*** Source data ***

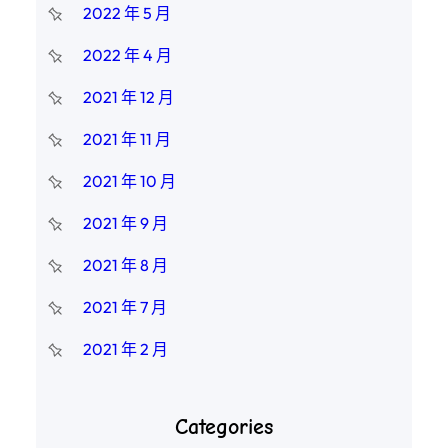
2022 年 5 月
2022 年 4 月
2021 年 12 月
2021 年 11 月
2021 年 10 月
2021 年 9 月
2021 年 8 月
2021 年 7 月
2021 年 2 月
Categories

*** End of Source data ***

» **Task details**
No lines before the one containing "2021 年 12 月" belong in the answer; write out that line and each one after it exactly, through the end of the records.

» **Your response**
2021 年 12 月
2021 年 11 月
2021 年 10 月
2021 年 9 月
2021 年 8 月
2021 年 7 月
2021 年 2 月
Categories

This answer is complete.